Title
Plaque of the Zoelas
Generic classification
MetalworkObject
PlaqueDate
ca. 152Century
Mid 2nd c.Cultural context / style
AsturiansMaterial
BronzeTechnique
MixedProvenance
Astorga (Astorga, León, Spain)Current location
Berlin State Museums (Berlín, Germany)Inventory Number in Current Collection
Fr. 2501Inscriptions / Marks
M(arco) Licinio Crasso / L(ucio) Calpurnio Pisone co(n)s(ulibus) / IIII K(alendas) Maias / gentilitas Desoncorum ex gente Zoelarum / et gentilitas Tridiavorum ex gente idem / Zoelarum hospitium vetustum antiquom(!) / renovaverunt eique omnes ali(u)s alium in fi/dem clientelamque suam suorumque libero/rum posterorumque receperunt egerunt / Araus Ablecaeni et Turaius Clouti Docius Elaesi / Magilo Clouti Bodecius Burrali Elaesus Clutami / per Abienum Pentili magistratum Zoelarum actum Curunda / Glabrione et Homullo co(n)s(ulibus) V Idus Iulias / idem gentilitas Desoncorum et gentilitas / Tridiavorum in eandem clientelam eadem / foedera recepunt ex gente Avolvigorum / Sempronium Perpetuum Orniacum et ex gente / Visaligorum Antonium Arquium et ex gente / Cabruagenigorum Flavium Frontonem Zoelas / egerunt / L(ucius) Domitius Silo et / L(ucius) Flavius Severus / Asturicae
Object history
The Staatliche Museen in Berlin preserves a small bronze plaque (32 x 24 cm) of rectangular shape crowned on one of the smaller sides with a simple pediment. Known as the Plate of the Zoelas, it is a legal text, in Latin, which refers to a pact of hospitality renewed in the years 27 and again in 152 n. e., and which must have been made at the latter date.

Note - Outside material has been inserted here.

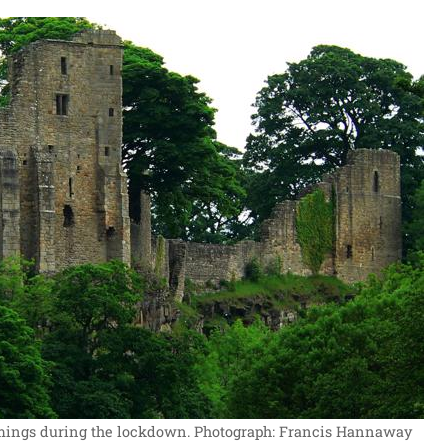
mings during the lockdown.
Photograph: Francis Hannaway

On the pediment appears the consular date of the first pact, sanctioned in Curunda on the 4th of the calends of May of the year 27; the renewal of the agreement was made, as expressed in the paragraph below, on the 5th of the ides of March of 152, and was signed in Asturica (Astorga).
This juridical text records the agreement of hospitality between two groups, the descocos and the tridiavos, belonging to the people of the Zoelas, a pre-Roman ethnic group settled in a territory that extends through the northeast of Portugal and the nearby regions of Spain. There is no unanimity among researchers on what their capital was, perhaps Curunda, where the first agreement was signed, an unidentified place and which is thought to have been near Rionegro del Puente (Zamora). Others think that the capital may have been Astorga, where the second agreement was signed.
Its original location was probably Astorga, although it is not possible to say for sure, nor its subsequent fortune until the 17th century, when we know that it belonged to Lorenzo Ramírez de Prado (1583-1658), royal advisor, diplomat and humanist. In that same century it passed into the hands of Cardinal Camillo Massimo (1620-1677), who was apostolic nuncio in Spain between 1654 and 1658. A great collector of antiquities, he may well have acquired the Zoelas plaque in Madrid and added it to his collection. Cardinal Massimo maintained a close friendship with the scholar, collector and art critic Giovanni Pietro Bellori (1613-1696), who was its next owner, perhaps as a gift from the cardinal.
Bellori inherited a magnificent collection of art and antiquities from his uncle Francesco Angeloni, which he expanded. In addition to his well-known writings such as Le vite, which includes the most important theoretical text on the arts of the 17th century, "Idea", and his Description of the images painted by Raphael of Urbino in the rooms of the Vatican palace, there is his collaboration with F. Perrier in the publication of the Icone et segmenta illustrissimi e marmore tabularum quae Romae Adhuc extant, in 1645, which shows his early interest as an antiquarian, which he never abandoned.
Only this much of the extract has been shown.